RECORDED DATA START

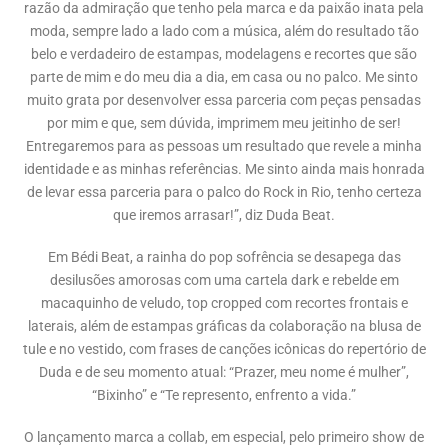
razão da admiração que tenho pela marca e da paixão inata pela
moda, sempre lado a lado com a música, além do resultado tão
belo e verdadeiro de estampas, modelagens e recortes que são
parte de mim e do meu dia a dia, em casa ou no palco. Me sinto
muito grata por desenvolver essa parceria com peças pensadas
por mim e que, sem dúvida, imprimem meu jeitinho de ser!
Entregaremos para as pessoas um resultado que revele a minha
identidade e as minhas referências. Me sinto ainda mais honrada
de levar essa parceria para o palco do Rock in Rio, tenho certeza
que iremos arrasar!”, diz Duda Beat.
Em Bédi Beat, a rainha do pop sofrência se desapega das
desilusões amorosas com uma cartela dark e rebelde em
macaquinho de veludo, top cropped com recortes frontais e
laterais, além de estampas gráficas da colaboração na blusa de
tule e no vestido, com frases de canções icônicas do repertório de
Duda e de seu momento atual: “Prazer, meu nome é mulher”,
“Bixinho” e “Te represento, enfrento a vida.”
O lançamento marca a collab, em especial, pelo primeiro show de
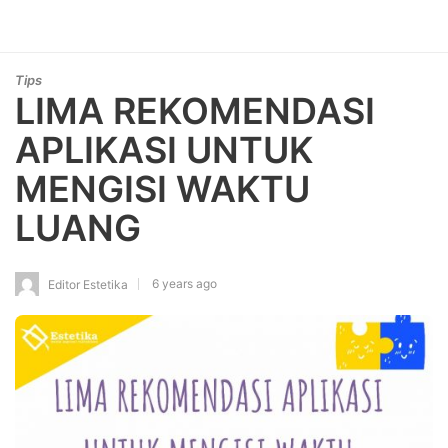
Tips
LIMA REKOMENDASI
APLIKASI UNTUK
MENGISI WAKTU
LUANG
6 years ago
Editor Estetika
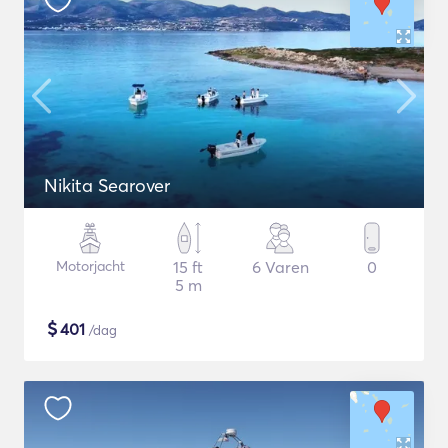
Nikita Searover
Motorjacht
15 ft
6 Varen
0
5 m
$
401
/dag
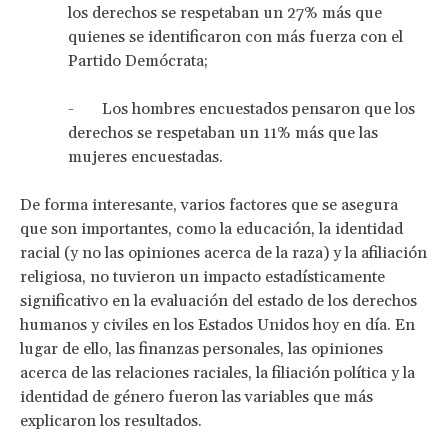
los derechos se respetaban un 27% más que
quienes se identificaron con más fuerza con el
Partido Demócrata;
- Los hombres encuestados pensaron que los
derechos se respetaban un 11% más que las
mujeres encuestadas.
De forma interesante, varios factores que se asegura
que son importantes, como la educación, la identidad
racial (y no las opiniones acerca de la raza) y la afiliación
religiosa, no tuvieron un impacto estadísticamente
significativo en la evaluación del estado de los derechos
humanos y civiles en los Estados Unidos hoy en día. En
lugar de ello, las finanzas personales, las opiniones
acerca de las relaciones raciales, la filiación política y la
identidad de género fueron las variables que más
explicaron los resultados.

RECORDED DATA END

## TASK TO COMPLETE
What is the count of lines in the data above containing the string "além"? Write the number and nothing else.

## REPLY TO THE EXERCISE
2